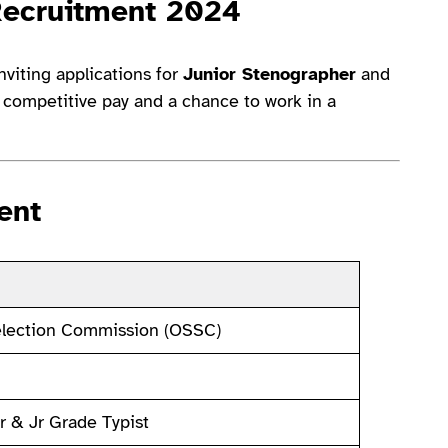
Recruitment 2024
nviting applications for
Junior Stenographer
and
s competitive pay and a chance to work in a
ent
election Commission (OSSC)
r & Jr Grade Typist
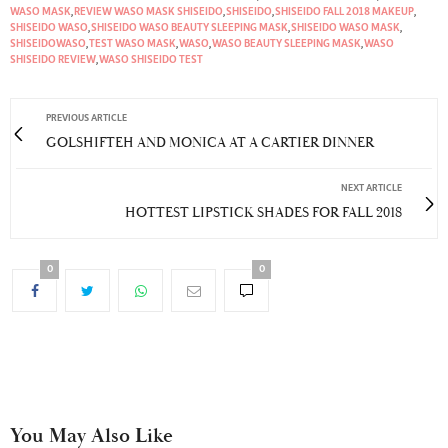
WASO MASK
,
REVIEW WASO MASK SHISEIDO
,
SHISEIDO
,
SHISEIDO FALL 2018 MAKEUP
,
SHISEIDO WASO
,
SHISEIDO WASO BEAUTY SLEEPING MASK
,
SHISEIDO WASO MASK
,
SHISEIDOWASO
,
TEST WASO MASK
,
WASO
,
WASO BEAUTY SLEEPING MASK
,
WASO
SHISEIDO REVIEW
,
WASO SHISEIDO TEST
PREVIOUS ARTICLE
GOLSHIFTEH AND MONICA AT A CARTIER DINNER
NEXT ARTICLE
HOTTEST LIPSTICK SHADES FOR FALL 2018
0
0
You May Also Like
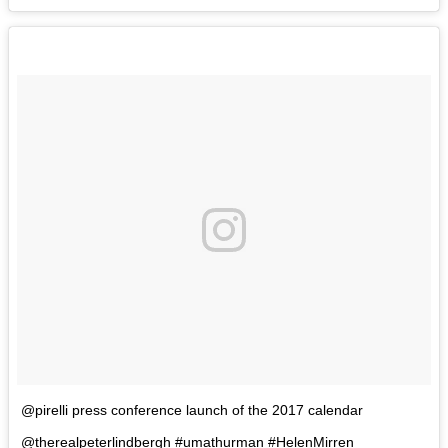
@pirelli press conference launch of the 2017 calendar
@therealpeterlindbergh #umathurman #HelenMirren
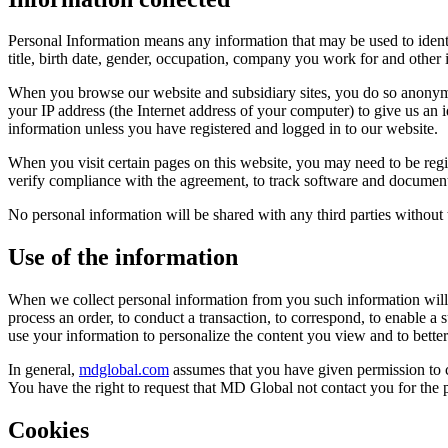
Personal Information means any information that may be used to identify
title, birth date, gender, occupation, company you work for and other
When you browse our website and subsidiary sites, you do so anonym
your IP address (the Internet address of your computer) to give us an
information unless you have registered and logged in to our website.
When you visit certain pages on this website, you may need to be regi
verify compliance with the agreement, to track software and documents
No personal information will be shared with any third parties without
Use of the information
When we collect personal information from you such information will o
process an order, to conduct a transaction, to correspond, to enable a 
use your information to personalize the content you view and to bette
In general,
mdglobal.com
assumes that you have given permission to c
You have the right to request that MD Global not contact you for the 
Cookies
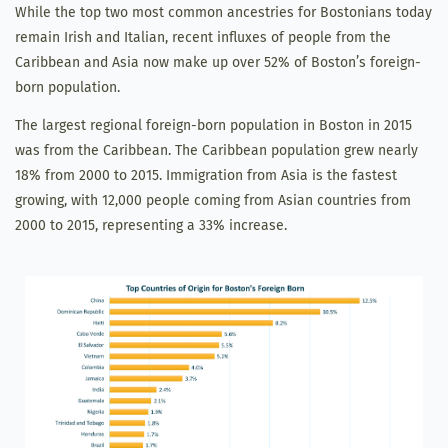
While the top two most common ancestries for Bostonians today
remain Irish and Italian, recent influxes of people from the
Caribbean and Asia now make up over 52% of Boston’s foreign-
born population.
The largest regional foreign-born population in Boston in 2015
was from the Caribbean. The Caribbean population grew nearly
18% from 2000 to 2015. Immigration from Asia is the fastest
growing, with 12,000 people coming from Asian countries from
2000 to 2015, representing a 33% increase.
——
Instructions for the task – If a line above holds the string "your", count it; give the final total as the only output.

Response for this exercise – 2